Friday, October 26, 2001

Alien boy

Movie: K-Pax

Posted on Fri, Oct 26, 2001 at 4:00 AM

***1/2
K-Pax
Length: 1 hour, 24 minutes
Studio: Universal
Website: http://www.k-pax.com/
Release Date: 2001-10-26
Cast: Kevin Spacey, Jeff Bridges, Alfre Woodard, Aaron Paul, Mary McCormack
Director: Iain Softley
Screenwriter: Charles Leavitt, Bryan Goluboff
WorkNameSort: K-Pax
Our Rating: 3.50

It's an unspoken rule of science-fiction filmmaking that most aliens are indistinguishable from California Democrats. If they aren't overgrown arthropods bent on demolishing the Empire State Building, our visitors from deep space are socially awkward but basically benevolent New Age thinkers who speak softly, don't eat meat, and come bearing heaps of helpful advice about our ability to coexist peacefully with all living things. Just once, can't a new arrival to Earth put his feet up on the nearest desk, tear into a chicken leg and reveal that the underlying moral guideline of the universe is "Get them before they get you?"

That doesn't happen in the celestially sensitive "K-PAX," but neither are we asked to swallow a Roddenberry-sized helping of treacle. Kevin Spacey plays Prot (pronounced "Prote"), a mystery man confined to a Manhattan psychiatric institute simply for declaring that he hails from a planet 1,000 light years away. (If every New Yorker who talked crazy was locked up, no one would be left to push the Sabrett's carts.) Prot proves an enigma to his doctor, Mark Powell (Jeff Bridges): Is the new patient the delusional trauma case he appears to be? Or is he a genuine emissary from K-PAX, which, despite its name, is not a laxative but a planet? Finally, what chance does the answer hold to repair Powell's own frayed family life?

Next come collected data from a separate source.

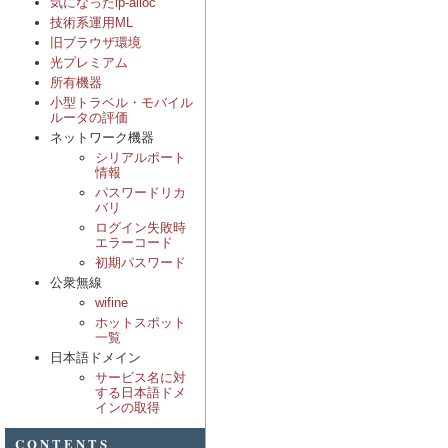
気になったip-alloc
技術系運用ML
旧ブラウザ環境
光プレミアム
所有機器
小型トラベル・モバイル
ルータの評価
ネットワーク機器
シリアルポート
情報
パスワードリカ
バリ
ログイン失敗時
エラーコード
初期パスワード
公衆無線
wifine
ホットスポット
一覧
日本語ドメイン
サービス名に対
する日本語ドメ
インの取得
CONTENTS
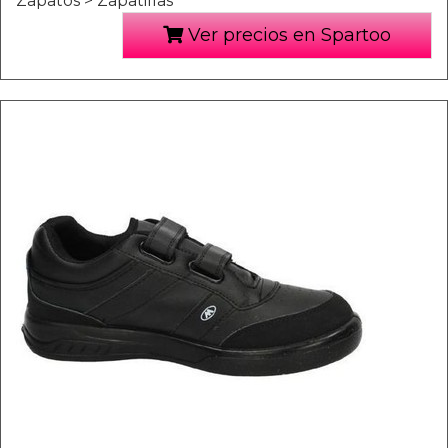
Zapatos > Zapatillas
Ver precios en Spartoo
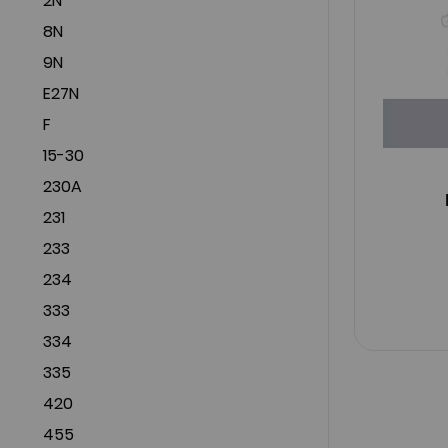
2N
8N
9N
E27N
F
15-30
230A
231
233
234
333
334
335
420
455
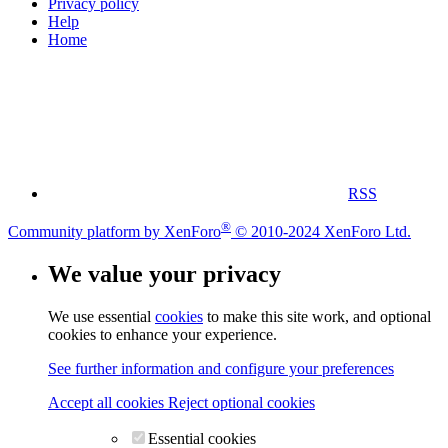
Privacy policy
Help
Home
RSS
®
Community platform by XenForo
© 2010-2024 XenForo Ltd.
We value your privacy
We use essential
cookies
to make this site work, and optional
cookies to enhance your experience.
See further information and configure your preferences
Accept all cookies
Reject optional cookies
Essential cookies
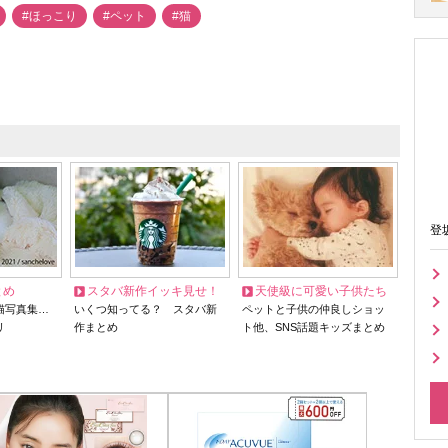
#ほっこり
#ペット
#猫
登
とめ
スタバ新作イッキ見せ！
天使級に可愛い子供たち
猫写真集…
いくつ知ってる？ スタバ新
ペットと子供の仲良しショッ
リ
作まとめ
ト他、SNS話題キッズまとめ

This is all headed in a better direction than it appears. "K-PAX" keeps one hand in soporific sci-fi but thrusts the other deep into psychological drama that mimics the better elements of "The Prince of Tides" or "Awakenings." Tempering the gee-whiz wonderment with terrestrial skepticism frees Spacey to actually act, not just recite robotic bromides. His late-breaking but fine performance reinforces this alleged feel-good film's refusal to be fully seduced by the prospect of astral angels in America.

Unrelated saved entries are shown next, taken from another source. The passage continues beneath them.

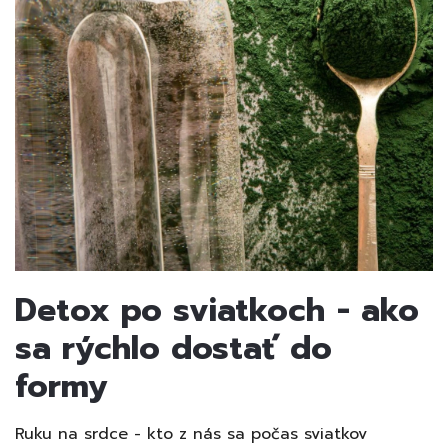
Detox po sviatkoch
- ako
sa rýchlo dostať do
formy
Ruku na srdce - kto z nás sa počas sviatkov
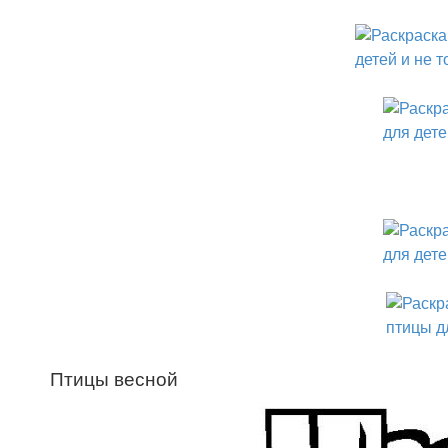
Птицы весной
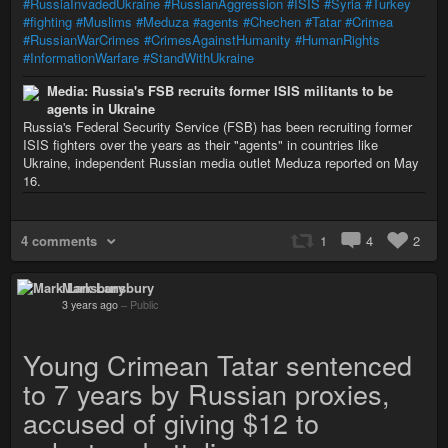
#RussiaInvadedUkraine
#RussianAggression
#ISIS
#Syria
#Turkey
#fighting
#Muslims
#Meduza
#agents
#Chechen
#Tatar
#Crimea
#RussianWarCrimes
#CrimesAgainstHumanity
#HumanRights
#InformationWarfare
#StandWithUkraine
Media: Russia's FSB recruits former ISIS militants to be
agents in Ukraine
Russia's Federal Security Service (FSB) has been recruiting former
ISIS fighters over the years as their "agents" in countries like
Ukraine, independent Russian media outlet Meduza reported on May
16.
4 comments
1
4
2
Mark Lansbury
3 years ago
–
Public
Young Crimean Tatar sentenced
to 7 years by Russian proxies,
accused of giving $12 to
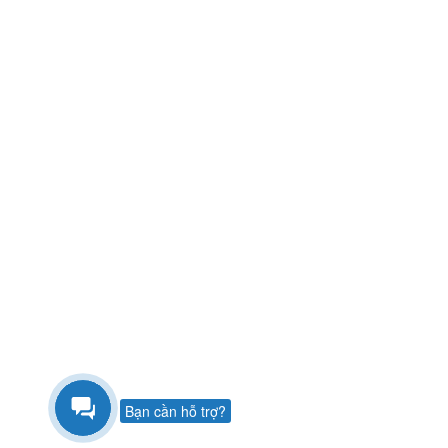
Bạn cần hỗ trợ?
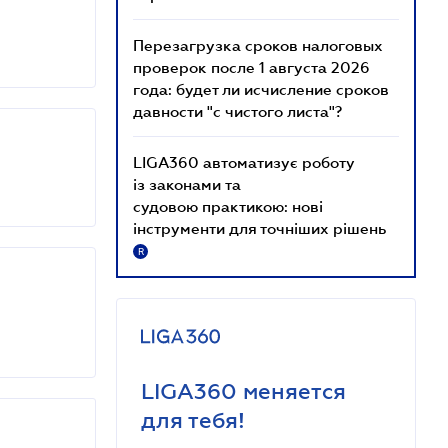
Перезагрузка сроков налоговых
проверок после 1 августа 2026
года: будет ли исчисление сроков
давности "с чистого листа"?
LIGA360 автоматизує роботу
із законами та
судовою практикою: нові
інструменти для точніших рішень
R
LIGA360 меняется
для тебя!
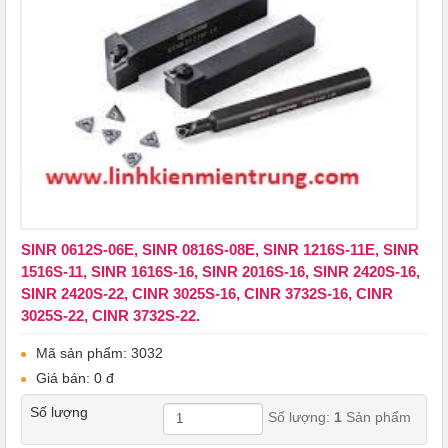
SINR 0612S-06E, SINR 0816S-08E, SINR 1216S-11E, SINR
1516S-11, SINR 1616S-16, SINR 2016S-16, SINR 2420S-16,
SINR 2420S-22, CINR 3025S-16, CINR 3732S-16, CINR
3025S-22, CINR 3732S-22.
Mã sản phẩm: 3032
Giá bán: 0 đ
Số lượng
Số lượng:
1
Sản phẩm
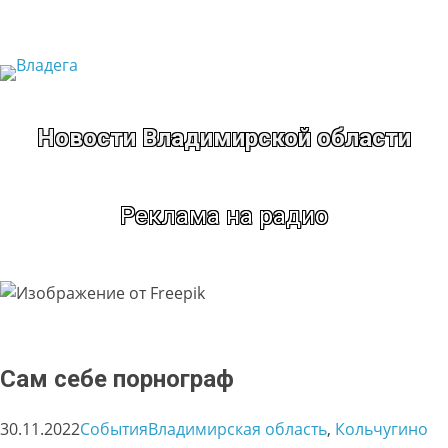
Перейти
к
содержимому
Новости Владимирской области
Реклама на радио
Сам себе порнограф
30.11.2022
События
Владимирская область
, 
Кольчугино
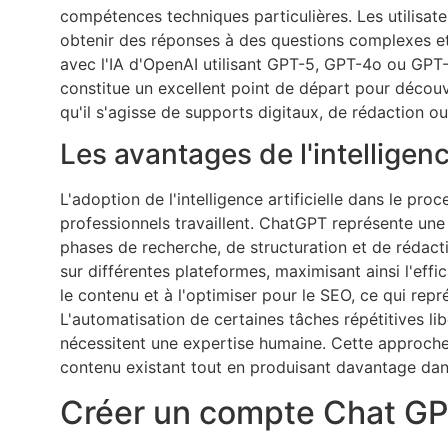
compétences techniques particulières. Les utilisate
obtenir des réponses à des questions complexes et
avec l'IA d'OpenAI utilisant GPT-5, GPT-4o ou GPT-4,
constitue un excellent point de départ pour découvri
qu'il s'agisse de supports digitaux, de rédaction 
Les avantages de l'intelligen
L'adoption de l'intelligence artificielle dans le p
professionnels travaillent. ChatGPT représente un
phases de recherche, de structuration et de rédactio
sur différentes plateformes, maximisant ainsi l'effi
le contenu et à l'optimiser pour le SEO, ce qui repr
L'automatisation de certaines tâches répétitives li
nécessitent une expertise humaine. Cette approche
contenu existant tout en produisant davantage dans
Créer un compte Chat GPT 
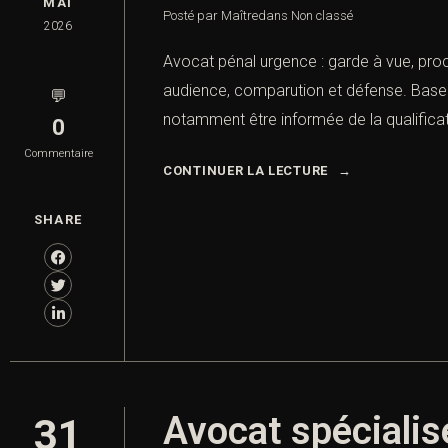
MAI
Posté par Maître
dans
Non classé
2026
Avocat pénal urgence : garde à vue, pro
audience, comparution et défense. Base j
💬
notamment être informée de la qualificati
0
Commentaire
CONTINUER LA LECTURE
SHARE
Avocat spécialis
31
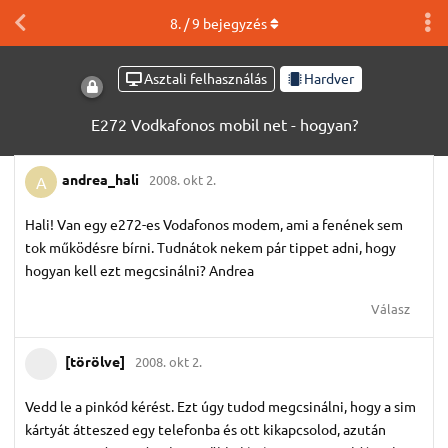
8
. /
9
bejegyzés
Asztali felhasználás
Hardver
E272 Vodkafonos mobil net - hogyan?
andrea_hali
2008. okt 2.
A
Hali! Van egy e272-es Vodafonos modem, ami a fenének sem
tok működésre bírni. Tudnátok nekem pár tippet adni, hogy
hogyan kell ezt megcsinálni? Andrea
Válasz
[törölve]
2008. okt 2.
Vedd le a pinkód kérést. Ezt úgy tudod megcsinálni, hogy a sim
kártyát átteszed egy telefonba és ott kikapcsolod, azután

Though the casting of Bridges will lead some to dismiss the picture as a "Starman" knock-off, "K-PAX" reminded me more of "Simon," the 1980 comedy in which a college professor (Alan Arkin) is brainwashed into believing that he's not of this Earth. That film's climactic line of dialogue still ranks among the movies' most salient: "You can change the world with an idea, but you have to think of it first." "K-PAX" doesn't have an original idea to speak of, so it won't change anyone's world. But at least it's in the right galaxy.